Cosse, « opportuniste« , ils sont quelques-uns à le penser parmi les militants d’EELV. « Je ne suis pas surprise mais je suis très déçue et j’ai mal à ma carte d’adhérente« , explique Dominique Trichet-Allaire, membre du Conseil fédéral du parti. La prise de fonction d’Emmanuelle Cosse est vécue comme une trahison par la militante de Nantes, farouchement opposée à l’aéroport de Notre-Dame-des-Landes : « On a déjà fait des pactes avec le PS qui n’ont jamais été respectés« . « Je n’ai pas confiance en ce gouvernement« , conclut-elle. Mais le gouvernement a, lui, manifestement confiance en les écologistes puisque François Hollande, dont on disait la rupture avec EELV consommée depuis le départ de Cécile Duflot, en a nommé trois, ce qui fait du gouvernement Valls III le plus « vert » de l’Histoire.

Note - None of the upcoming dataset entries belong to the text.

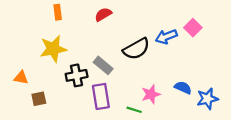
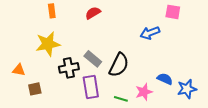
pink square: (193, 28) -> (173, 12), moved, turned -35
black semicircle: (136, 49) -> (119, 65), moved, turned -35
pink star: (151, 94) -> (144, 92), moved

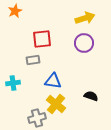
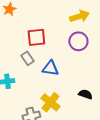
gray rectangle: (33, 60) -> (27, 58), turned 64
blue triangle: (53, 81) -> (50, 68), moved

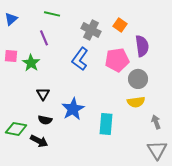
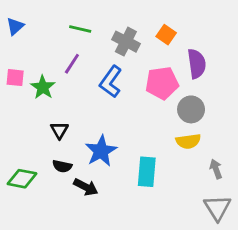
green line: (52, 14) -> (80, 29), moved
purple line: (44, 38) -> (72, 64), moved, turned 56
black arrow: (39, 141) -> (86, 187), moved

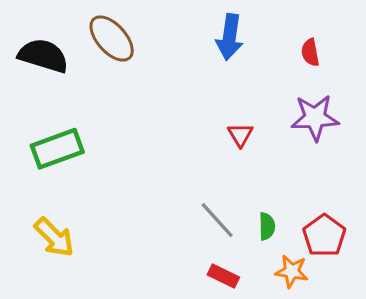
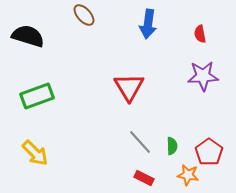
brown ellipse: (112, 39) -> (84, 15), moved, size x0.7
red triangle: (240, 135) -> (129, 87), moved, size x1.8

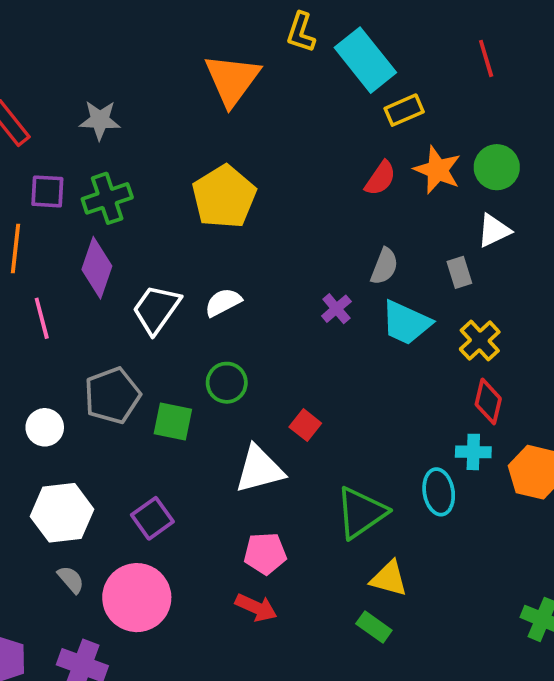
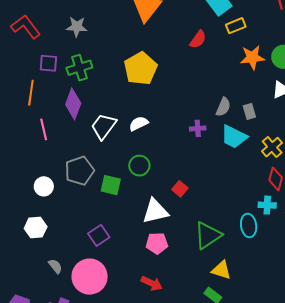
orange star: (437, 170) -> (252, 57), turned -30
red semicircle: (380, 178) -> (198, 39), moved
gray rectangle: (459, 272) -> (249, 111), moved
purple cross: (336, 309) -> (198, 128), turned 35
white hexagon: (62, 513) -> (36, 228), moved, size x0.7
pink pentagon: (265, 553) -> (157, 243), moved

Si Emmanuelle Cosse a profité de sa nomination pour prendre « ses distances » avec le parti, Jean-Vincent Placé et Barbara Pompili ont quant à eux claqué la porte d’EELV dès l’été 2015. À l’instar des deux nouveaux secrétaires d’État, ces derniers mois, de nombreux cadres ont largué les amarres, jugeant que le parti selon les mots du dissident François de Rugy s’était trop « gauchisé. » Une série de départs qui n’inquiète pas pour autant Dominique Trichet-Allaire: « Ceux qui partent font beaucoup de bruit. Ils sont surtout peu nombreux« , explique-t-elle.

L’herbe est toujours moins verte chez les voisins

Peu nombreux certes, mais suffisamment charismatiques pour entacher l’image d’Europe Écologie-Les Verts. Une image qui pâtit d’abord du « manque de débat au sein du parti« , soutient Anne Souyris, co-présidente du groupe écologiste au Conseil de Paris. La nomination, dans le brouhaha d’Emanuelle Cosse est pour elle symptomatique d’un défaut de concertation et de réunions qui se font de plus en plus rares depuis 2 ans entre les membres du parti. Surtout, la conseillère de la ville de Paris estime qu’EELV perd son temps en axant ses préoccupations autour des stratégies d’alliance et de rapprochement : « Je suis toujours, quand c’est possible, des lignes autonomistes« , avance-t-elle. Mais celle qui est encartée au parti depuis 16 ans ne balaye pas pour autant les deux tendances – ceux qui prônent un cap plus à gauche et ceux qui estiment qu’EELV devrait être un parti de gouvernement – qui animent son parti: « Cette double mouvance est inscrite dans l’ADN d’EELV« . « L’écologie n’est pas un voie politique simple, c’est pour cela qu’on est très critiques envers nous-mêmes« , conclut-elle. Il reste que s’il veut reconquérir un électorat qui semble de plus en plus lui échapper, EELV devra vite passer de l’auto-critique à l’élaboration d’un discours cohérent et viable. La restructuration du parti devrait ainsi figurer en bonne position dans l’ordre du jour de son Congrès du moins de juin.